START Material supplied
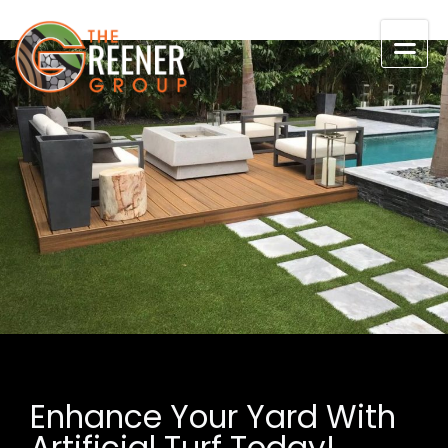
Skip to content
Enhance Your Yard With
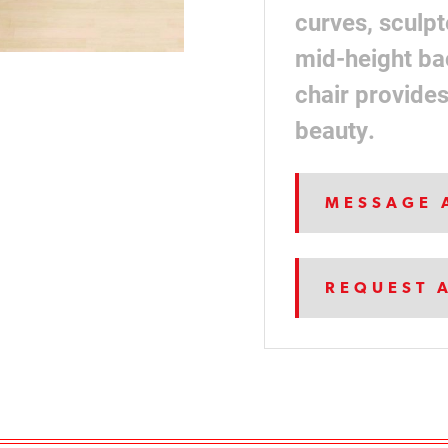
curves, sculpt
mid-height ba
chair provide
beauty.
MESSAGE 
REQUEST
END Material supplied
START Material supplied
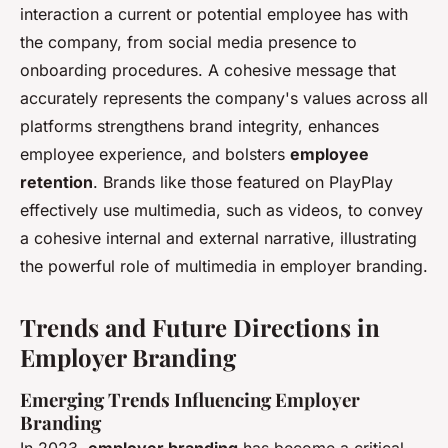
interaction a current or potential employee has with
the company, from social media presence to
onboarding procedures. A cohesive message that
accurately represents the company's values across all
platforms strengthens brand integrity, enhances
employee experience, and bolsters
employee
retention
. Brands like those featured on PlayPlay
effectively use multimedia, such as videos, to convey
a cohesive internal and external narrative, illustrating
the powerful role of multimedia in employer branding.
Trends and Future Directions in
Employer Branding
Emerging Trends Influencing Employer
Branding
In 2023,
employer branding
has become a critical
END Material supplied
START Material supplied
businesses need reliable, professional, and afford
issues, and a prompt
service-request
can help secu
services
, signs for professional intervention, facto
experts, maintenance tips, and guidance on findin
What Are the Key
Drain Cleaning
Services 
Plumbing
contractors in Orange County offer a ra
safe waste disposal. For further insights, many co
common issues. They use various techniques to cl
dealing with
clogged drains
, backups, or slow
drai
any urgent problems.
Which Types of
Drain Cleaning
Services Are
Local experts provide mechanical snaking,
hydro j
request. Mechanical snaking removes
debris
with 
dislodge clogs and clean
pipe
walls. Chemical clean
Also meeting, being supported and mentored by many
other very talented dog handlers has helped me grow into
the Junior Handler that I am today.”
END Material supplied
Task requirements: Above this task is a listing. Restate, word for word and with nothing added, the lines from the one with "platforms strengthens brand" through the one with "has become a critical".

Written solution:
platforms strengthens brand integrity, enhances
employee experience, and bolsters
employee
retention
. Brands like those featured on PlayPlay
effectively use multimedia, such as videos, to convey
a cohesive internal and external narrative, illustrating
the powerful role of multimedia in employer branding.
Trends and Future Directions in
Employer Branding
Emerging Trends Influencing Employer
Branding
In 2023,
employer branding
has become a critical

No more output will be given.